Exercise prompt:
Omitting every picture, output the records below exactly, please.

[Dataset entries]
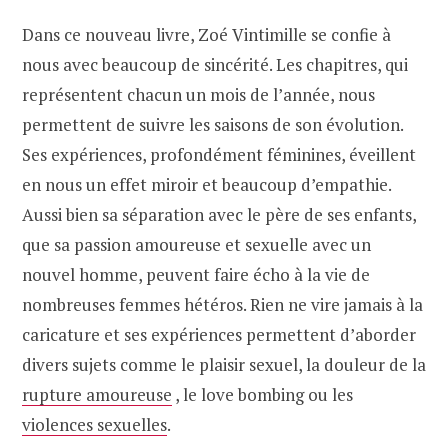
Dans ce nouveau livre, Zoé Vintimille se confie à
nous avec beaucoup de sincérité. Les chapitres, qui
représentent chacun un mois de l’année, nous
permettent de suivre les saisons de son évolution.
Ses expériences, profondément féminines, éveillent
en nous un effet miroir et beaucoup d’empathie.
Aussi bien sa séparation avec le père de ses enfants,
que sa passion amoureuse et sexuelle avec un
nouvel homme, peuvent faire écho à la vie de
nombreuses femmes hétéros. Rien ne vire jamais à la
caricature et ses expériences permettent d’aborder
divers sujets comme le plaisir sexuel, la douleur de la
rupture amoureuse
, le love bombing ou les
violences sexuelles
.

Result of the exercise:
Dans ce nouveau livre, Zoé Vintimille se confie à
nous avec beaucoup de sincérité. Les chapitres, qui
représentent chacun un mois de l’année, nous
permettent de suivre les saisons de son évolution.
Ses expériences, profondément féminines, éveillent
en nous un effet miroir et beaucoup d’empathie.
Aussi bien sa séparation avec le père de ses enfants,
que sa passion amoureuse et sexuelle avec un
nouvel homme, peuvent faire écho à la vie de
nombreuses femmes hétéros. Rien ne vire jamais à la
caricature et ses expériences permettent d’aborder
divers sujets comme le plaisir sexuel, la douleur de la
rupture amoureuse
, le love bombing ou les
violences sexuelles
.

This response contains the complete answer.